As we continue on the topic of the history of photography, we turn to our own photography experiences in this issue – our history of being photographed. It takes root in Taiwan’s colonial history, from the collection of anthropological surveys in the 19th century, to the acts of violence at the defence lines as they pushed on during the Japanese colonial era in the early 20th century, as well as the exhibition of the “Taiwanese” imagery and ethnicity at various expositions held during the Japanese colonial rule. These form the beginnings of a systematic effort to visualize Taiwan. How did we become the photographed, a scientific specimen, a totemic image? How did we become visually part of (or excluded from) the rectification process of nationality and culture, that continues to trouble us till now? The veiled history of such an image – the history of being photographed – guides the beginning of our journey of looking back at the “history of photography”.

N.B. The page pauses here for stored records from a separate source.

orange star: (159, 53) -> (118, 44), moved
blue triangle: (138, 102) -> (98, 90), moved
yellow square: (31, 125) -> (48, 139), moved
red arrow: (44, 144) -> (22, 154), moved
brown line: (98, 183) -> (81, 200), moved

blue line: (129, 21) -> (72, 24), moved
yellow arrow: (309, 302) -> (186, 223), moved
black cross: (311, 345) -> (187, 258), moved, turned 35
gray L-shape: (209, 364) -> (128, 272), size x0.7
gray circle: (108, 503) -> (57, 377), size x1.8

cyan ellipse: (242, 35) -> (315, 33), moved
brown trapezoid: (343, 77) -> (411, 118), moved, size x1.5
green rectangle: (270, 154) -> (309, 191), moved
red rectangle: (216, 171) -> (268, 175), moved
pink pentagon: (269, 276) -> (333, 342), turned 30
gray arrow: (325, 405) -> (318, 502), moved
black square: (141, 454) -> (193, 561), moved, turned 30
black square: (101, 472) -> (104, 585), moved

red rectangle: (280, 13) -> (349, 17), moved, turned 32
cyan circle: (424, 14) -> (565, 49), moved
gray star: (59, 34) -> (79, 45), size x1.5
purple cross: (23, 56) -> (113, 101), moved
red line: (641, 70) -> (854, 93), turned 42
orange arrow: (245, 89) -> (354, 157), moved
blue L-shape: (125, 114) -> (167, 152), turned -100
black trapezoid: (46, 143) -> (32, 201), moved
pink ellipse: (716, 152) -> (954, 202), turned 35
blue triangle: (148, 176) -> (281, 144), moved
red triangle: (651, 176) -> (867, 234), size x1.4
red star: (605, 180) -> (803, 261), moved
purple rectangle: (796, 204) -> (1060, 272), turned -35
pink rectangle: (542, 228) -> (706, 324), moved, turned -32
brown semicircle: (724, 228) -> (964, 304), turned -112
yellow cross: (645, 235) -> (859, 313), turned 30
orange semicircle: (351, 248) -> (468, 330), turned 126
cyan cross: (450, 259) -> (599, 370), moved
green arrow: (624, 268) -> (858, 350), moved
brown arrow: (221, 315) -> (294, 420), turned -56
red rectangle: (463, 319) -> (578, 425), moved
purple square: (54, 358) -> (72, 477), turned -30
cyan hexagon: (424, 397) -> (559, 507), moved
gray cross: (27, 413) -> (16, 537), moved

With this, we attempt to cross-examine “history” and think through the control and disposition that led us into “becoming an imagery” and “going into the history of photography”, hoping to break free from the existing framework of “the history of the photograph(er)” and enlighten our awareness of the “history of the photographed”. We reckon this could allow us to discover the historical heritage of photography that is even more important to us and generate our very own alternative view of the history of photography.

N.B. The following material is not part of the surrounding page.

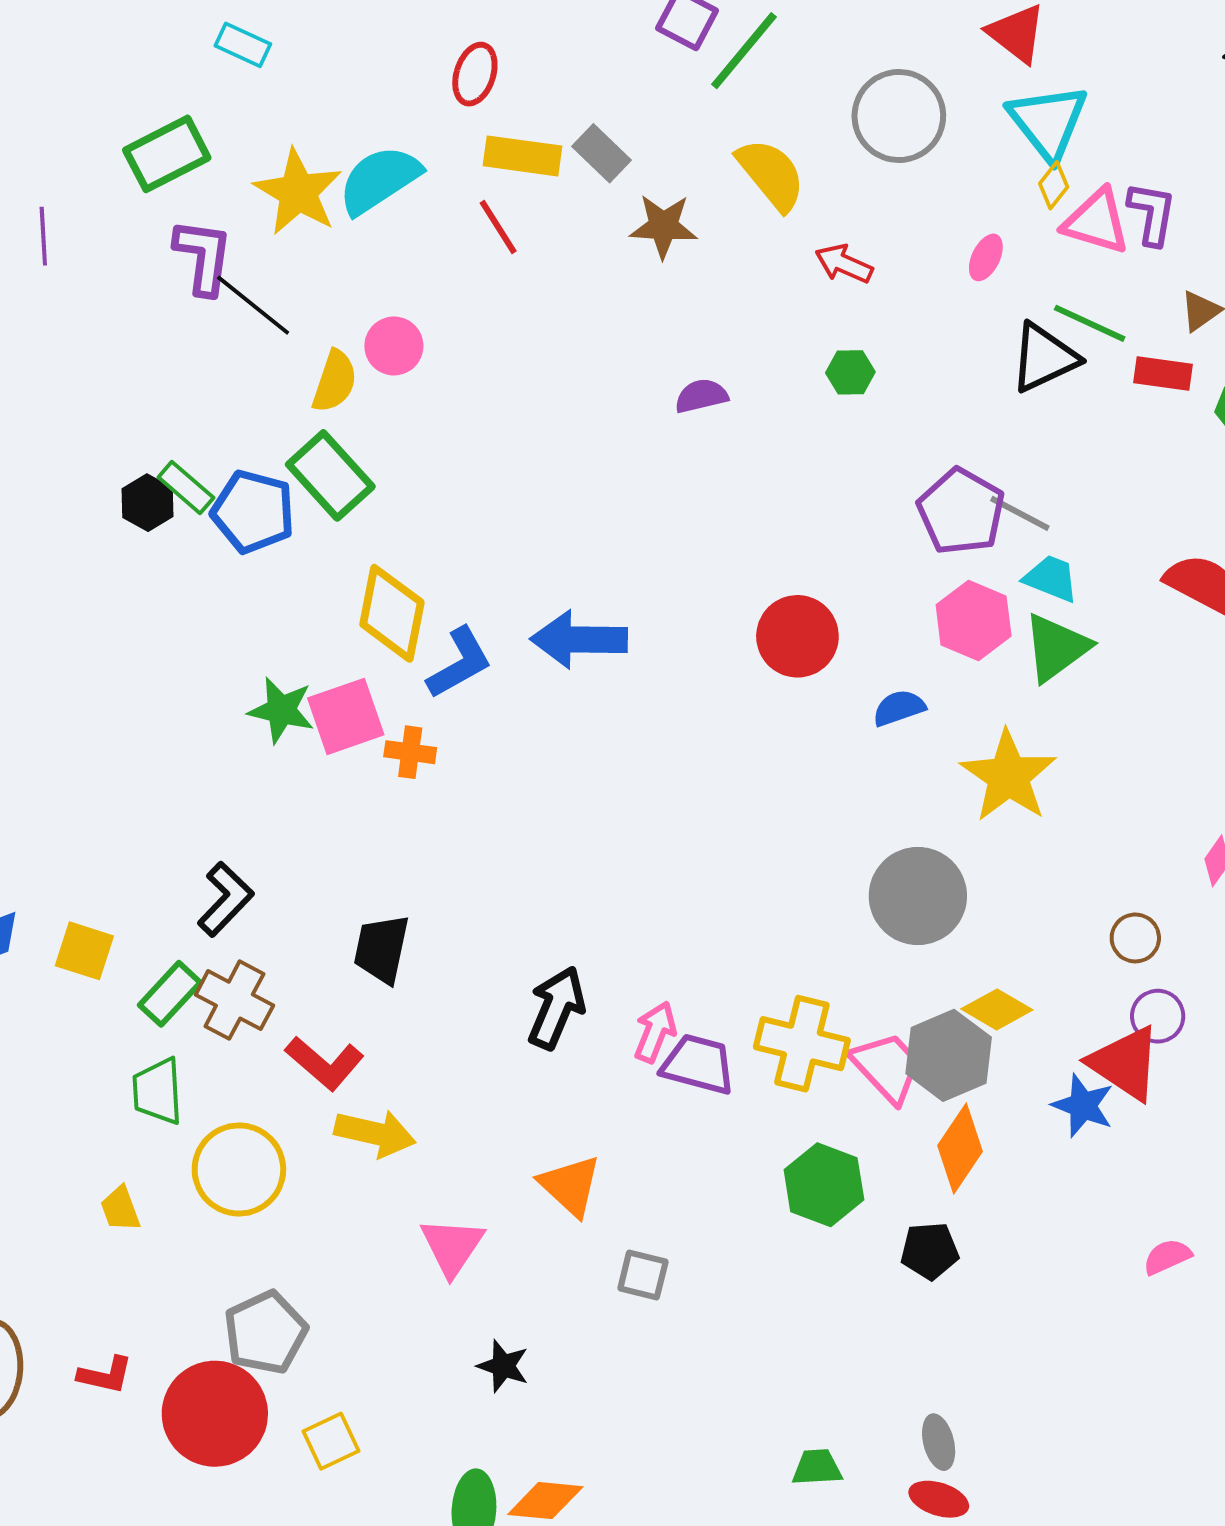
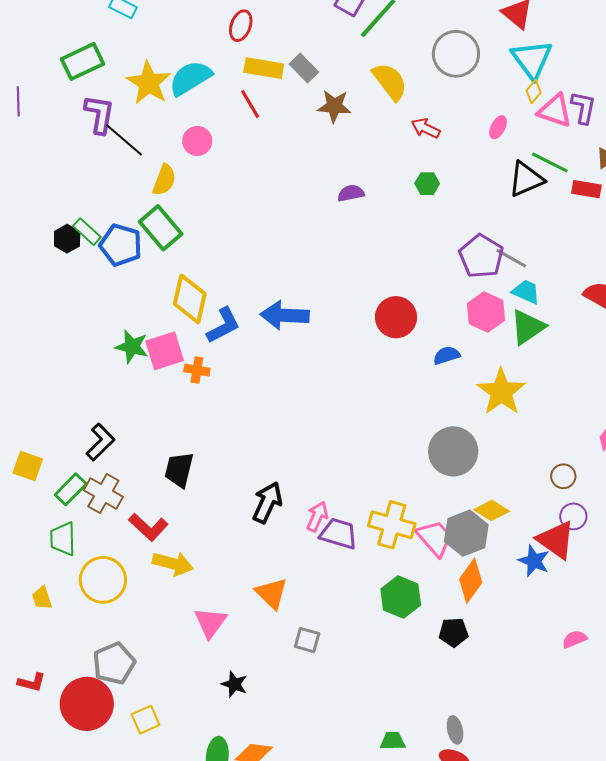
pink circle: (394, 346) -> (197, 141), moved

The collection of imagery and essays in this series marks the complexity and conflicts in our historical experience of “being photographed”. We begin with the late anthropologist Hu Chia-Yu’s field research of Taiwan’s anthropology from the early years to the post-war period as we explore the knowledge-based development and contemporary meaning of imagery collection. Huang Han-Di traces the footsteps of Japanese anthropologists Torii Ryuzo and Mori Ushinosuke in their study of the Taiwanese indigenous peoples in the colonial era, detailing the historical impact that they had. Kao Jun-Honn takes a second look at the faint gaze in the eyes of those who had pledged allegiance, as captured in the many portraits of the “submissives” kept at the Governor-General’s office during the Japanese rule. Walis Nokan expresses his and his fellow people’s real perception of the history of photography as they had experienced it in his de-/anti-colonization writings. Matsuda Kyoko analyses the visual strategy of shaping “Taiwan” through the living displays at the Tokyo Colonization Exposition of 1912.

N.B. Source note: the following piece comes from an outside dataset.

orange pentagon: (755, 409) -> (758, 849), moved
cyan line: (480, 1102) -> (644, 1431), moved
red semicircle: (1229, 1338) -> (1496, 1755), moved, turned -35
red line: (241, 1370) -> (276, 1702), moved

In this issue’s “Artist’s Showcase”, we feature an in-depth interview with artist Yeh Wei-Li, showing our readers his unique field of imagery that extends from his art of intervention, a record of his neverending contemplation with regard to labor and art. Moving on to essays on visual imagery, we present a new scientific photography column by imagery researcher Lee Li-Chun, who unveils the “imagery problem” that underlies scientific practice, beginning with cognitive dialectics of “objectivity” of photography by scientists that stemmed from the debate sparked by illustrating and photographing bacteria in the 19th century. Hsieh Pei-Chun continues with her introduction to imagery/visual theory from an earlier issue, and explains in detail how Western academia has refuted the existing linear view of visual machinery as a modern development. Edwin K. Lai’s series on the origins and development of Hong Kong photography tells us about the first 3D photograph from the Far East that aimed to entertain a Western audience with “Hong Kong as an image” in the late 1850s. In addition, we specially invited Huang Chien-Hung to commemorate the French philosopher Bernard Stiegler, who had recently passed, and the continuous techniques and time that stems from his philosophy of imagery.
At the same time as we (run off our feet to) prepare for the publication of this issue, Voices of Photography is going into its 10th year, and what an incredible journey it has been. We sincerely thank all our readers for keeping us going, and express our heartfelt gratitude once again to all our friends and partners who have worked with us and given us the courage to overcome our difficulties to march on on this winding road.